Seven predictor variables, namely, air temperature (925, 500, and 200 hPa); zonal wind (925 hPa); meridional wind (925 hPa); geo-potential height (500 and 200 hPa) at nine NCEP grid points with a dimensionality of 63, are used as the standardized data of potential predictors. These feature vectors are provided as input to the PLS regression downscaling model. Model quality indexes Q²cum index, R²Xcum and R²Ycum index have been shown in Table 3. It is clear that all three indices are highest for the first three components of the predictands. For predictand T _max, Q²cum index, R²Xcum and R²Ycum index are 0.921, 0.931, and 0.929; respectively. For T _min, Q²cum index, R²Xcum and R²Ycum index are 0.951, 0.928, and 0.956, respectively. Similarly, for predictand pan evaporation, Q²cum index, R²Xcum and R²Ycum index are obtained as 0.912, 0.892, and 0.941, respectively. Hence, model quality can be considered as good. PLS regression is performed on this dataset. Results of the different PLS regression models (viz. PLSM1, PLSM2, and PLSM3), as discussed in Table 1, are tabulated in Table 4. Neural network (NN) models have been developed for each predictand. A comprehensive search of neural network architecture is done by varying the number of nodes in hidden layer. The network is trained using back-propagation algorithm. Results of the different models of neural network technique (NNM1, NNM2, and NNM3 for T _max , T _min , and pan evaporation, respectively) were imported from previous study of Goyal and Ojha (2009). The calibration and validation results are described next.
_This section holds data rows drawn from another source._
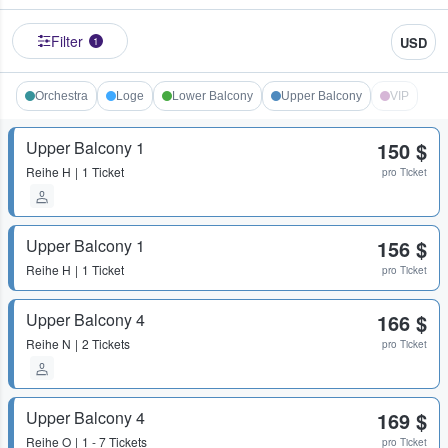
Filter
USD
1
Orchestra
Loge
Lower Balcony
Upper Balcony
VIP
Upper Balcony 1
150 $
Reihe
H
1 Ticket
pro Ticket
Upper Balcony 1
156 $
Reihe
H
1 Ticket
pro Ticket
Upper Balcony 4
166 $
Reihe
N
2 Tickets
pro Ticket
Upper Balcony 4
169 $
Reihe
O
1 - 7 Tickets
pro Ticket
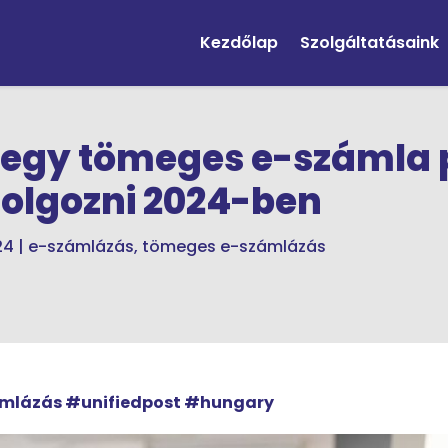
Kezdőlap
Szolgáltatásaink
 egy tömeges e-számla p
dolgozni 2024-ben
24
|
e-számlázás
,
tömeges e-számlázás
mlázás #unifiedpost #hungary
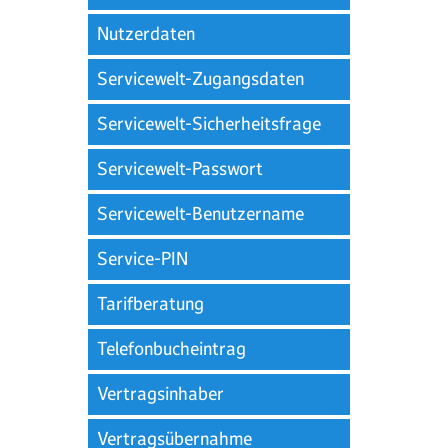
Nutzerdaten
Servicewelt-Zugangsdaten
Servicewelt-Sicherheitsfrage
Servicewelt-Passwort
Servicewelt-Benutzername
Service-PIN
Tarifberatung
Telefonbucheintrag
Vertragsinhaber
Vertragsübernahme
Table 3 Various quality measures of PLS regression model

Full size table

Table 4 Various performance statistics of models using PLS regression

Full size table

6.1 Calibration/training results

It can be observed from Table 4 that for predictand T _max, CC, RMSE and N-S Index were 0.96 1.23, and 0.92, respectively, using PLS regression model PLSM1 while CC, RMSE and N-S Index were 0.99, 0.96, and 0.98, respectively using neural network model NNM1. For predictand T _min, values of CC, RMSE, N-S Index and MAE were 0.98, 1.55, and 0.93, respectively, while for model NNM2, values of CC, RMSE, N-S Index and MAE were 0.98, 0.91, and 0.96, respectively. The coefficient of correlation and N-S Index for the PLSM3 model were 0.95 and 0.89, respectively, whereas the values of the coefficient of correlation and N-S Index for the model NNM3 were 0.94 and 0.90, respectively, from predictand pan evaporation.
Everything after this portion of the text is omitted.